20. Anayasa ve Avrupa İnsan Hakları Sözleşmesi’nin (Sözleşme)
ortak koruma alanı dışında kalan bir hak ihlali iddiasını içeren başvurunun
kabul edilebilir olduğuna karar verilmesi mümkün olmayıp (B. No: 2012/1049, 26/3/2013, § 18), Sözleşme metni
ile Avrupa İnsan Hakları Mahkemesi (AİHM) kararlarından ortaya çıkan ve adil
yargılanma hakkının somut görünümleri olan alt ilke ve haklar, Anayasa’nın 36.

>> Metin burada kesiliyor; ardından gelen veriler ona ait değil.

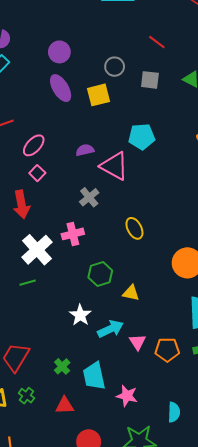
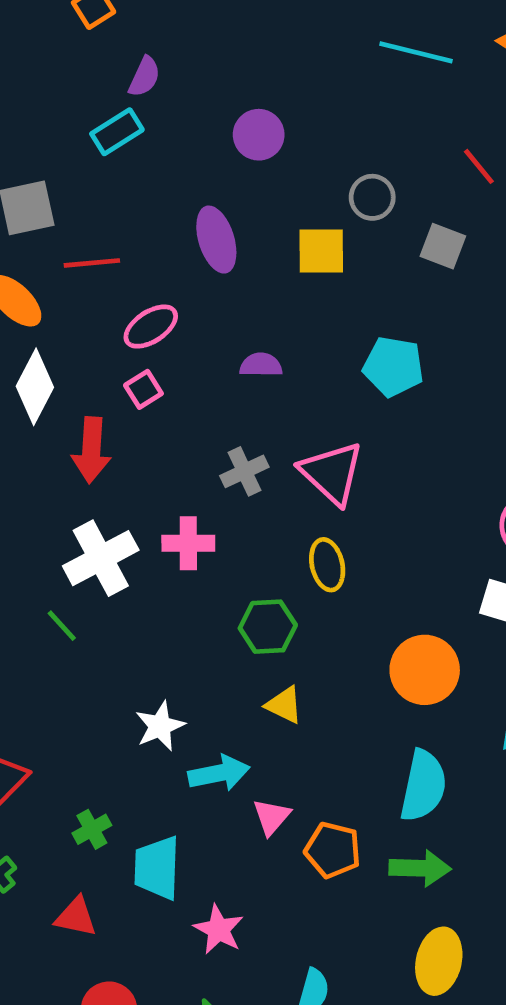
purple ellipse: (61, 88) -> (216, 240), moved
pink triangle: (114, 166) -> (332, 473), moved
green hexagon: (100, 274) -> (268, 627), moved
green line: (28, 283) -> (62, 626), turned 49

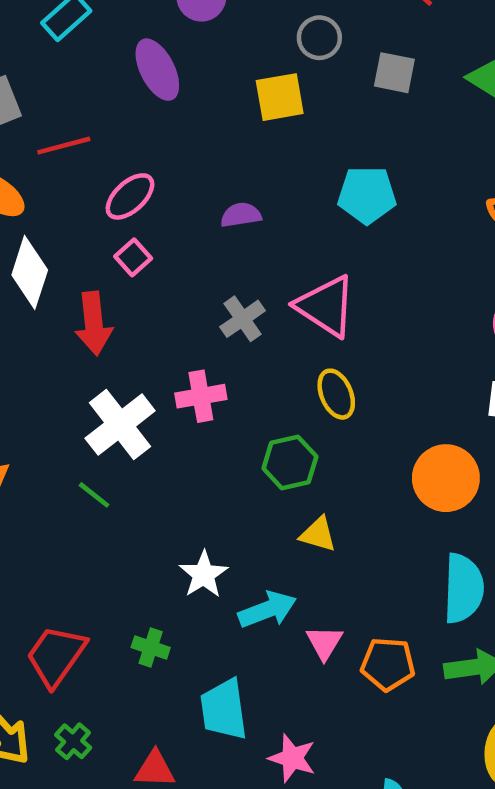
purple ellipse: (216, 240) -> (157, 70), moved
green cross: (92, 829) -> (151, 647), moved, turned -33

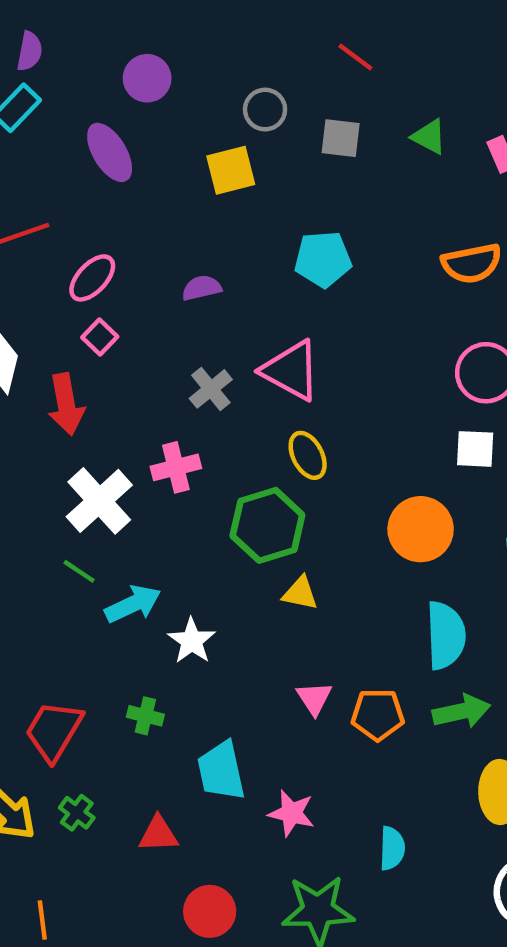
green hexagon: (290, 462) -> (267, 525), size x1.4
cyan arrow: (267, 610) -> (133, 604), moved

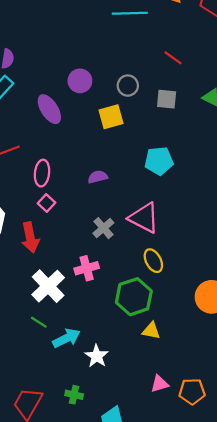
purple circle: (147, 78) -> (80, 81), moved
pink ellipse: (92, 278) -> (42, 173), turned -35
pink triangle: (314, 698) -> (160, 384), turned 48

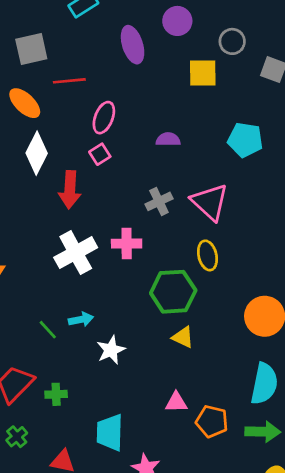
green line: (39, 322) -> (48, 330), moved
cyan arrow: (66, 338) -> (81, 319), size x0.7
green cross: (74, 395) -> (56, 394), moved, turned -30

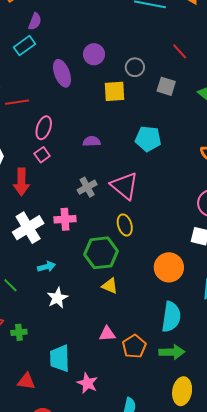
cyan arrow: (81, 319) -> (46, 267), moved
orange pentagon: (212, 421) -> (134, 346), turned 30

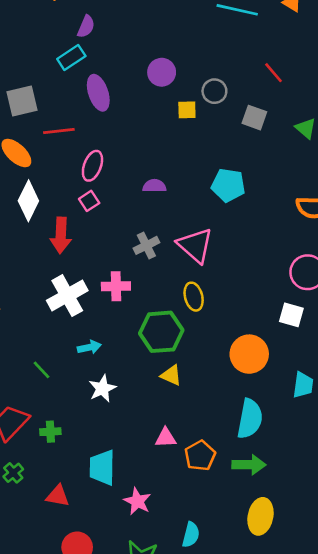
purple ellipse: (62, 73) -> (98, 93), moved
yellow square: (115, 91) -> (187, 110), moved, size x0.7

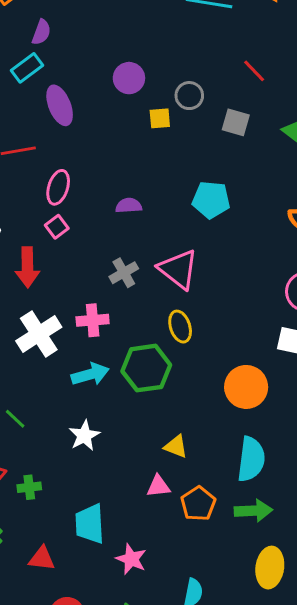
cyan arrow: (89, 347) -> (90, 374), moved, size x1.4
yellow triangle: (171, 375) -> (176, 446), moved

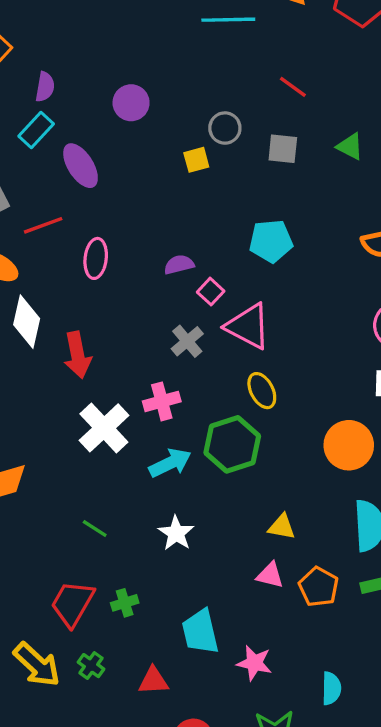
purple circle: (129, 78) -> (131, 103), moved
pink square: (57, 227) -> (211, 292), moved
pink triangle: (158, 486) -> (270, 575), turned 30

maddesinde yer verilen adil yargılanma hakkının da unsurlarıdır. Anayasa
Mahkemesi de Anayasa’nın 36. maddesi uyarınca inceleme yaptığı birçok
kararında, ilgili hükmü Sözleşme’nin 6. maddesi ve AİHM içtihadı ışığında
yorumlamak suretiyle, Sözleşme’nin lafzi içeriğinde yer alan AİHM içtihadıyla
adil yargılanma hakkının kapsamına dâhil edilen ilke ve haklara, Anayasa’nın
36. maddesi kapsamında yer vermektedir. Somut başvurunun dayanağını oluşturan
makul sürede yargılanma hakkı da yukarıda belirtilen ilkeler uyarınca adil
yargılanma hakkının kapsamına dâhil olup, ayrıca davaların en az giderle ve
mümkün olan süratle sonuçlandırılmasının yargının görevi olduğunu belirten
Anayasa’nın 141. maddesinin de Anayasa’nın bütünselliği ilkesi gereği, makul
sürede yargılanma hakkının değerlendirilmesinde göz önünde bulundurulması
gerektiği açıktır (B. No: 2012/13, 2/7/2013, §§ 38–39).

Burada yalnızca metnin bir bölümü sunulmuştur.